── Data to use ──

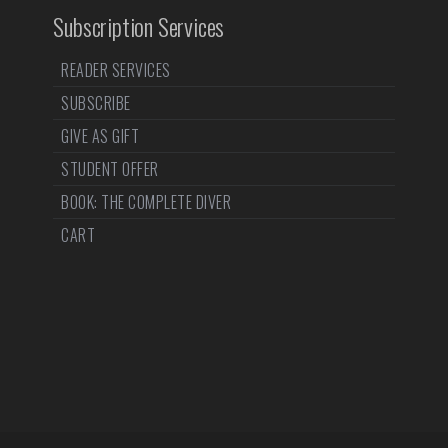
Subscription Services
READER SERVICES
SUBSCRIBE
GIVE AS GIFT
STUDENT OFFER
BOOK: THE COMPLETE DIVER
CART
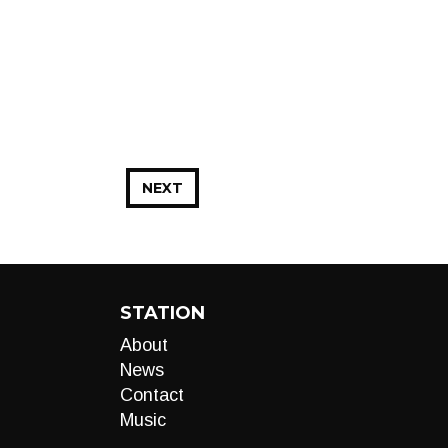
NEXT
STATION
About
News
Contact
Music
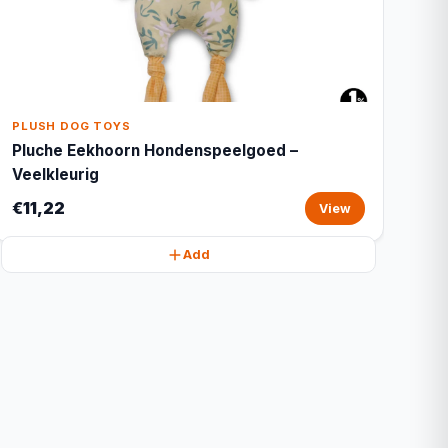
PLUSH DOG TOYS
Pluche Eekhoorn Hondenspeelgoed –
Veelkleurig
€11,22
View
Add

───
── Data to use ──

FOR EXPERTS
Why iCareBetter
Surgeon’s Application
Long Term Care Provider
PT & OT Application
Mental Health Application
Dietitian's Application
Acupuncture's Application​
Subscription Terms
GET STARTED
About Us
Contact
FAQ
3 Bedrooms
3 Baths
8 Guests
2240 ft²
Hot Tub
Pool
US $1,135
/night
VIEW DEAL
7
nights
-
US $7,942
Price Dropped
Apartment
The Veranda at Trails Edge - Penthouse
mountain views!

───
── Data to use ──

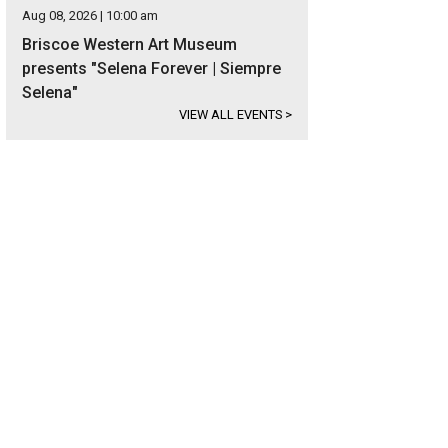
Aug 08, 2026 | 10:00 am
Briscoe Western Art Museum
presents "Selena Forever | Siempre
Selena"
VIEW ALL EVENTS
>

───

Your goal: Copy the lines above exactly, beginning at the line that has "PT & OT Application" and stopping after the line that has "mountain views!", and omit the rest.

Exercise answer:
PT & OT Application
Mental Health Application
Dietitian's Application
Acupuncture's Application​
Subscription Terms
GET STARTED
About Us
Contact
FAQ
3 Bedrooms
3 Baths
8 Guests
2240 ft²
Hot Tub
Pool
US $1,135
/night
VIEW DEAL
7
nights
-
US $7,942
Price Dropped
Apartment
The Veranda at Trails Edge - Penthouse
mountain views!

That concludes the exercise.